Ludovic Sforza est connu pour ses fêtes. Pour lui, Léonard de Vinci se transforme en metteur en scène extraordinaire et invente des mécanismes, des pantins mécaniques pour des fêtes absolument somptueuses.
Il a aussi été invité à la cour de César Borgia. C’est là qu’il a fait ses plus grandes constructions d’ingénieur. Il a notamment construit des ponts, des ponts-levis et des machines de guerre. Même s’il était un grand pacifiste, il a repris à son compte le dicton romain si vis pacem, para bellum, « si tu veux la paix, prépare la guerre ». Afin d’avoir la paix et ne pas avoir à répondre à des attaques, Léonard de Vinci a construit pour César Borgia des armes extrêmement sophistiquées tels que des canons, des fusils, des catapultes, des lances… Mais il a aussi détourné, par exemple, des cours d’eau afin d’empêcher d’éventuels ennemis de s’approcher trop près des fortifications.
En fait, Léonard de Vinci était ingénieur, mais aussi architecte. C’est peut-être ce qu’on connaît le moins chez lui. Il a ainsi en tant qu’ingénieur architecte construit le superbe escalier central du château de Chambord qui est un escalier à double révolution.
Il est également l’inventeur du parachute, du scaphandre et de ce qu’on peut appeler le premier avion, car Léonard de Vinci était fasciné par le vol des oiseaux et rêvait que les hommes puissent un jour voler. Son côté ingénieur est une facette technologique extrêmement importante. Et il est d’autant plus grand ingénieur qu’il était grand mathématicien. Il était ami du plus grand mathématicien de l’époque, Luca Pacioli. La mathématique et la géométrie l’ont fortement aidé dans ses réalisations techniques d’ingénieur et d’architecte. Il a vécu les trois dernières années de sa vie en France, à Chambord, perclus de rhumatisme. Il ne pouvait plus ni dessiner ni peindre. Il s’est alors adonné à des inventions mathématiques, architecturales et donc d’ingénieur. »
Vous écrivez que Léonard de Vinci explore la synthèse des arts et des hommes. Est-ce en cela que vous le définissez comme un être total ?
Daniel Salvatore Schiffer : « Un être total, un génie universel, car il a effectué une synthèse entre les arts, les sciences mais aussi la médecine. Il est vraiment l’emblème, l’allégorie de l’humanisme. Il est un humaniste dans toute sa splendeur car il veut mettre l’humain au centre du monde. Et le dessin qui exprime le mieux cela, c’est le fameux Homme de Vitruve. On voit un homme au centre d’un cercle qui représente la terre qui est, elle, à peu près au centre d’un carré censé représenter l’univers.

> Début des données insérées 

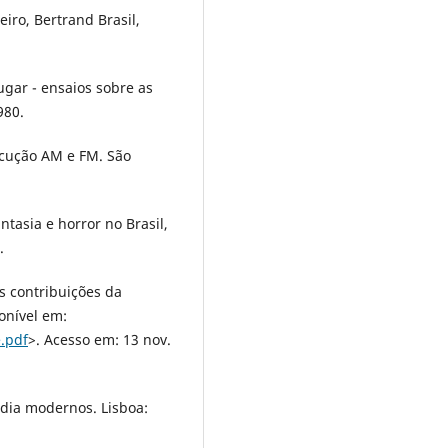
iro, Bertrand Brasil,
gar - ensaios sobre as
980.
ocução AM e FM. São
tasia e horror no Brasil,
.
 contribuições da
onível em:
e.pdf
>. Acesso em: 13 nov.
édia modernos. Lisboa:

Ce qui caractérise la Renaissance, c’est le passage du théocentrisme médiéval où Dieu était au centre du monde à l’anthropocentrisme où l’homme est au centre du monde. C’est cette place-là que représente cette figure allégorique qu’est l’Homme de Vitruve.
Tout le monde parle de l’Homme de Vitruve mais qui était Vitruve ? Eh bien, Vitruvius était l’architecte en chef de l’empereur Auguste à Rome. Lequel lui avait demandé de construire des palais géométriquement parfaits. Léonard de Vinci, sous l’influence de son ami mathématicien Pacioli, a voulu reproduire sur le corps humain la même perfection que Vitruve en architecture. Et donc l’Homme de Vitruve, c’est l’application sur le corps humain de la perfection géométrique et architecturale de Vitruve. Léonard de Vinci a toujours cherché la perfection, le nombre d’or. Il l’applique sur le corps humain, et là, on voit encore son côté ingénieur avec ce qu’il appelle la proportion divine. »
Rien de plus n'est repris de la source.